The choice to forgive is a deliberate and purposeful act. It surveys the landscape of life, recognizes the full range of possibilities and consequences, and then makes a decision to forgive. Forgiveness is not holding our nose, squeezing our eyes shut, uttering a prayer and then jumping into a new reality because we believe that is what the Bible commands. That kind of forgiveness doesn’t produce anything for anyone. To forgive is to make a choice to break the pattern. It takes everyone off the hook. Very often, that choice breaks multi-generational patterns and extends far into the future.

Creating a Culture of Forgiveness

Every home (like every other micro-society) has a distinct culture. In other words, every home reflects a pattern of unspoken assumptions which convey the approved way to perceive, think, and feel.

One of the most important things parents can do is to create a culture of forgiveness in the home.

How can they do that?

It begins with a gracious tongue. Parents should be quick (and sincere) to speak grace into every corner of family life. The language of graces and manners – “Please,” “thank you,” “pardon me,” and “I’m sorry” — should flavor the family conversation.

Additionally, parents should not tolerate disrespect, shrillness, selfishness or cynicism. That kind of parental vigilance should not be motivated by an expectation of perfection. Instead, responsible parenting recognizes that those weeds will choke out the garden of grace. Seek forgiveness within your family.
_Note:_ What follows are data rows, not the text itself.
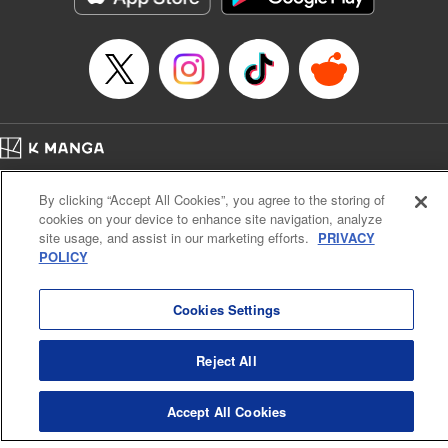
… who’s the driver of this phantom car? " Translation by
Kevin Gifford/ Rose Padgett, Lettering by Jacqueline Wee,
Editing by Sarah Tilson, YKS Services LLC/SKY JAPAN,
Inc.
Manga Details
Category: Manga
Home
Genre: Action･Battle, Anime
Company
Help
Terms of Service
Privacy policy
Title in Japanese: 頭文字D
By clicking “Accept All Cookies”, you agree to the storing of
Cal. Bus & Prof. Code
Manga Reader
Episode Details
cookies on your device to enhance site navigation, analyze
Notations based on the Act on Specified Commercial Transactions and the Act on
Released: Apr 13, 2023
site usage, and assist in our marketing efforts.
PRIVACY
Payment Service
Book Length: 18 pages
POLICY
Price: 69p
Do Not Sell or Share My Personal Information
Contact Us
HTML Sitemap
Cookies Settings
Reject All
Accept All Cookies
K MANGA is an authorized digital distribution service.
©
KODANSHA LTD.
ALL RIGHTS RESERVED.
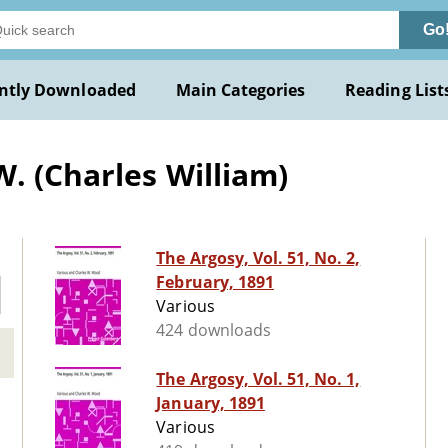
Go
ntly Downloaded
Main Categories
Reading List
. (Charles William)
The Argosy, Vol. 51, No. 2,
February, 1891
Various
424 downloads
The Argosy, Vol. 51, No. 1,
January, 1891
Various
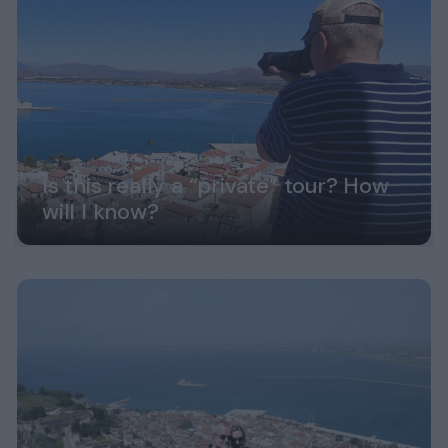
Is this really a “private” tour? How
will I know?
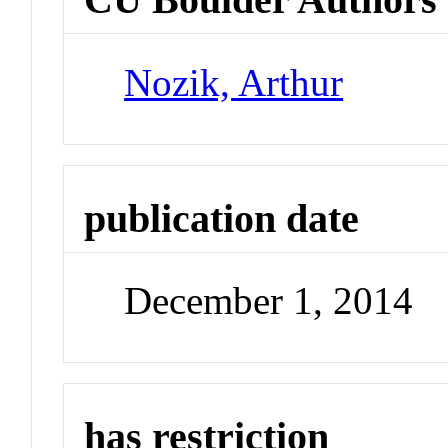
Nozik, Arthur
publication date
December 1, 2014
has restriction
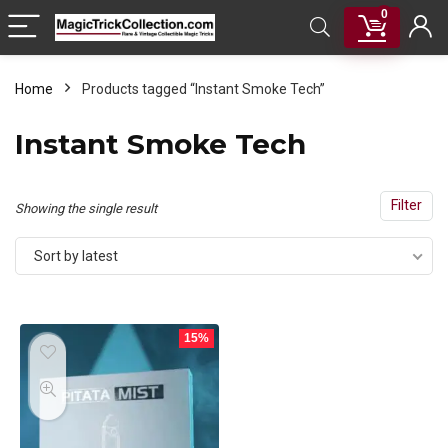
0
Home
Products tagged “Instant Smoke Tech”
Instant Smoke Tech
Filter
Showing the single result
Sort by latest
15%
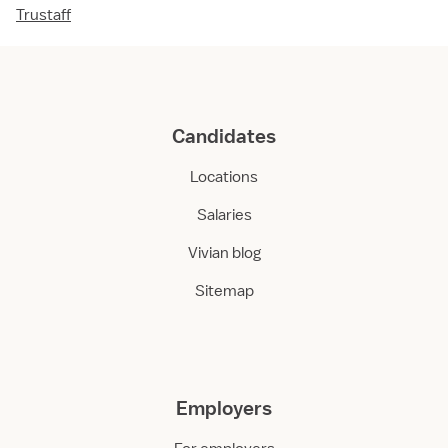
Trustaff
Candidates
Locations
Salaries
Vivian blog
Sitemap
Employers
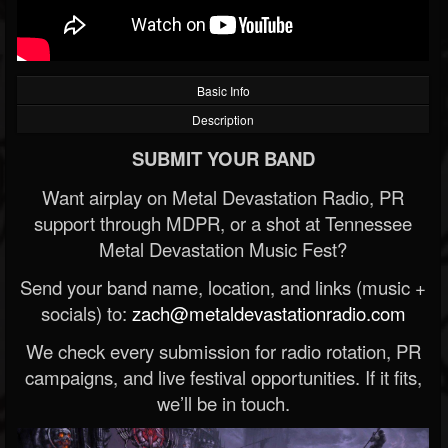
Basic Info
Description
SUBMIT YOUR BAND
Want airplay on Metal Devastation Radio, PR
support through MDPR, or a shot at Tennessee
Metal Devastation Music Fest?
Send your band name, location, and links (music +
socials) to:
zach@metaldevastationradio.com
We check every submission for radio rotation, PR
campaigns, and live festival opportunities. If it fits,
we’ll be in touch.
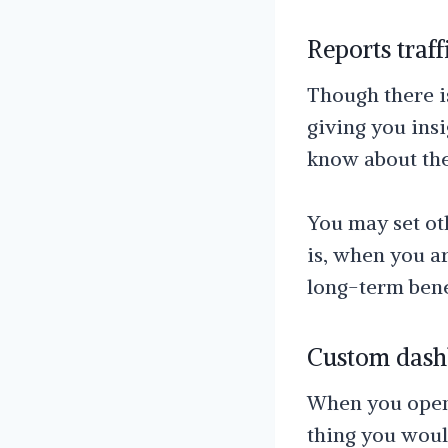
Reports traff
Though there is
giving you insi
know about the
You may set ot
is, when you ar
long-term bene
Custom dashb
When you open 
thing you would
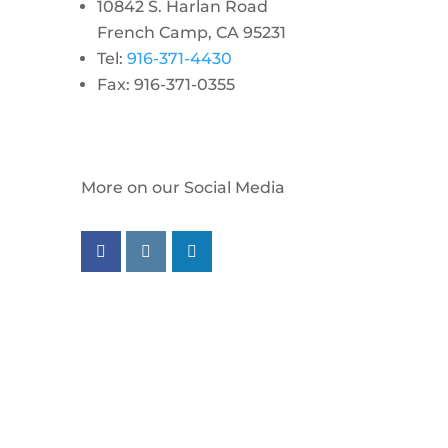
10842 S. Harlan Road
French Camp, CA 95231
Tel:
916-371-4430
Fax: 916-371-0355
More on our Social Media
Follow us on facebook
Follow us on instagram
Follow us on linkedin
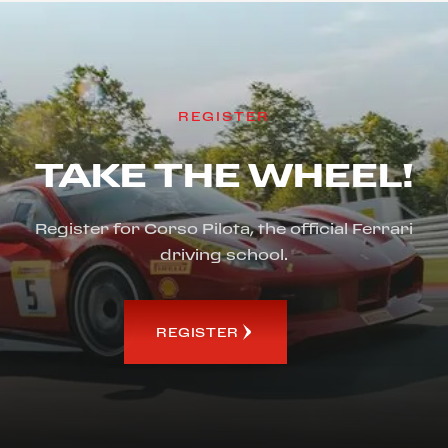
REGISTER
TAKE THE WHEEL!
Register for Corso Pilota, the official Ferrari
driving school.
REGISTER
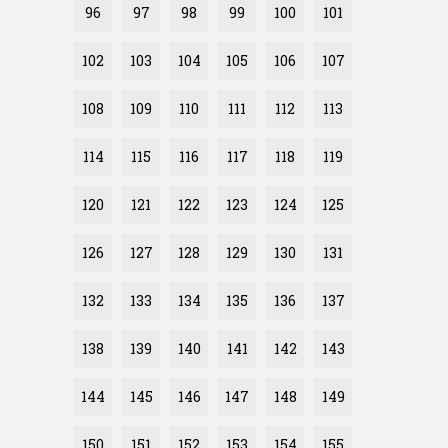
96
97
98
99
100
101
102
103
104
105
106
107
108
109
110
111
112
113
114
115
116
117
118
119
120
121
122
123
124
125
126
127
128
129
130
131
132
133
134
135
136
137
138
139
140
141
142
143
144
145
146
147
148
149
150
151
152
153
154
155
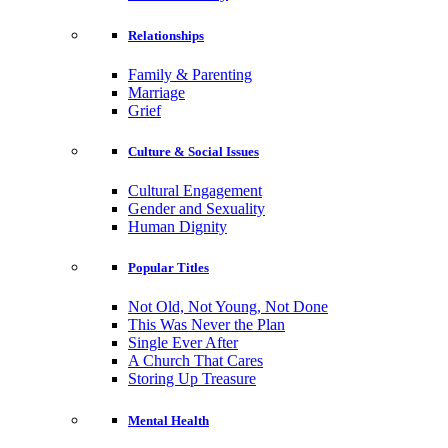
Relationships
Family & Parenting
Marriage
Grief
Culture & Social Issues
Cultural Engagement
Gender and Sexuality
Human Dignity
Popular Titles
Not Old, Not Young, Not Done
This Was Never the Plan
Single Ever After
A Church That Cares
Storing Up Treasure
Mental Health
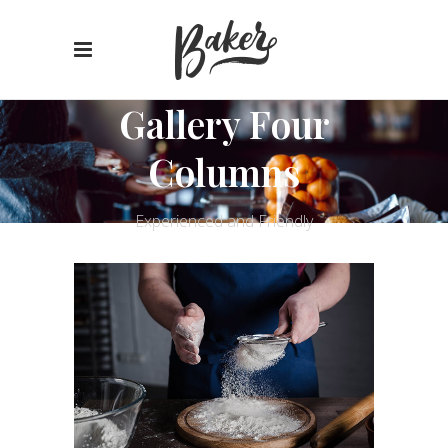
Gallery Four
Columns
Experienced and Friendly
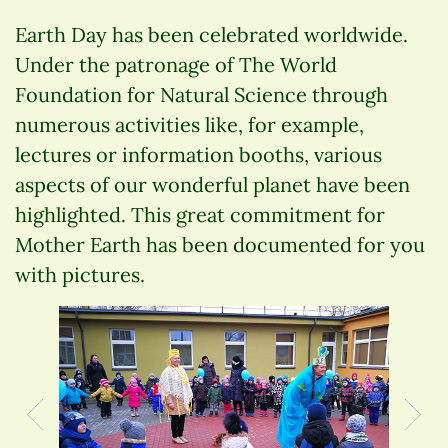
Earth Day has been celebrated worldwide.
Under the patronage of The World
Foundation for Natural Science through
numerous activities like, for example,
lectures or information booths, various
aspects of our wonderful planet have been
highlighted. This great commitment for
Mother Earth has been documented for you
with pictures.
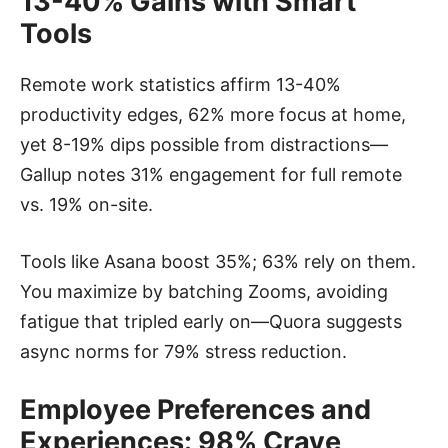
13-40% Gains with Smart
Tools
Remote work statistics affirm 13-40%
productivity edges, 62% more focus at home,
yet 8-19% dips possible from distractions—
Gallup notes 31% engagement for full remote
vs. 19% on-site.
Tools like Asana boost 35%; 63% rely on them.
You maximize by batching Zooms, avoiding
fatigue that tripled early on—Quora suggests
async norms for 79% stress reduction.
Employee Preferences and
Experiences: 98% Crave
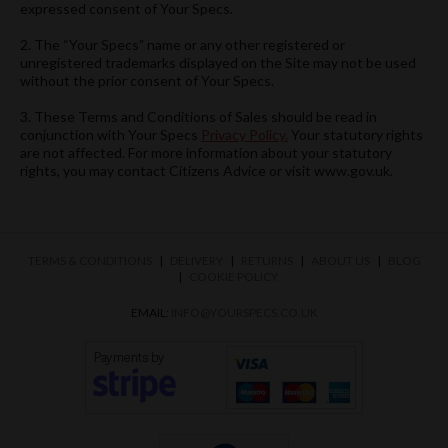
expressed consent of Your Specs.
2. The “Your Specs” name or any other registered or
unregistered trademarks displayed on the Site may not be used
without the prior consent of Your Specs.
3. These Terms and Conditions of Sales should be read in
conjunction with Your Specs
Privacy Policy.
Your statutory rights
are not affected. For more information about your statutory
rights, you may contact Citizens Advice or visit www.gov.uk.
TERMS & CONDITIONS
DELIVERY
RETURNS
ABOUT US
BLOG
COOKIE POLICY
EMAIL:
INFO@YOURSPECS.CO.UK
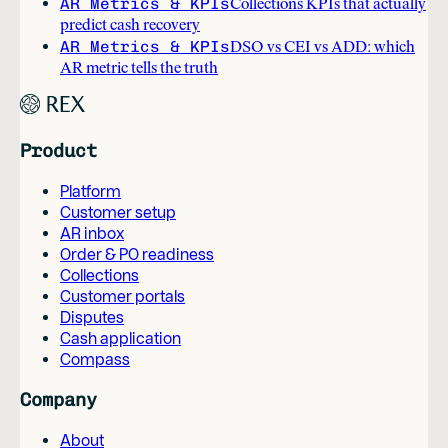
AR Metrics & KPIs
Collections KPIs that actually
predict cash recovery
AR Metrics & KPIs
DSO vs CEI vs ADD: which
AR metric tells the truth
Product
Platform
Customer setup
AR inbox
Order & PO readiness
Collections
Customer portals
Disputes
Cash application
Compass
Company
About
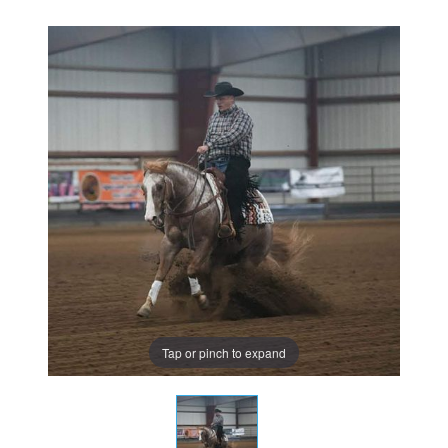
Tap or pinch to expand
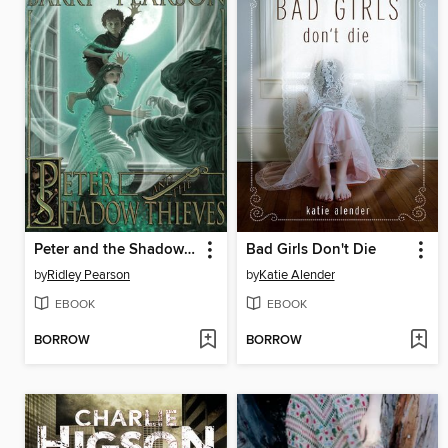
Peter and the Shadow Thieves
Bad Girls Don't Die
by
Ridley Pearson
by
Katie Alender
EBOOK
EBOOK
BORROW
BORROW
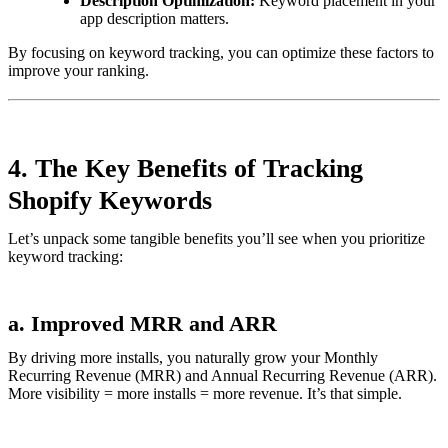
Description Optimization:
Keyword placement in your
app description matters.
By focusing on keyword tracking, you can optimize these factors to
improve your ranking.
4. The Key Benefits of Tracking
Shopify Keywords
Let’s unpack some tangible benefits you’ll see when you prioritize
keyword tracking:
a. Improved MRR and ARR
By driving more installs, you naturally grow your Monthly
Recurring Revenue (MRR) and Annual Recurring Revenue (ARR).
More visibility = more installs = more revenue. It’s that simple.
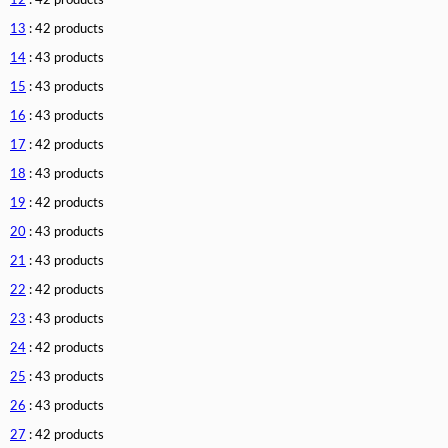
12
: 42 products
13
: 42 products
14
: 43 products
15
: 43 products
16
: 43 products
17
: 42 products
18
: 43 products
19
: 42 products
20
: 43 products
21
: 43 products
22
: 42 products
23
: 43 products
24
: 42 products
25
: 43 products
26
: 43 products
27
: 42 products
When our children were growing up, each of them heard me or their mother correct their attitude or actions toward their siblings by saying, “You will not treat my daughter (or son) that way.” They knew they had to honor their siblings simply and primarily because they were ours. We didn’t dishonor our children; they couldn’t either. House rules.

Model of Forgiveness in the Family

Forgiveness should never be extended purely as a model or teaching tool. However, parents should be quick to apologize to each other and to the children. And, of course, children should be taught how to extend and receive forgiveness.

Finally, a theology of forgiveness should permeate the home. Children should know the story of Adam’s failure and the greater story of God stepping into human history and choosing to forgive and redeem. Children should be firmly rooted in the assurance that the blood of Christ covers all sin — including any and all violations against them by their parents, siblings, school or team mates, neighbors or anyone else.

In view of God’s incomprehensible generosity, how can we remain locked up in the prison of resentment? You can choose forgiveness in the family. We are free to forgive each other freely and generously because we have been freely and generously forgiven.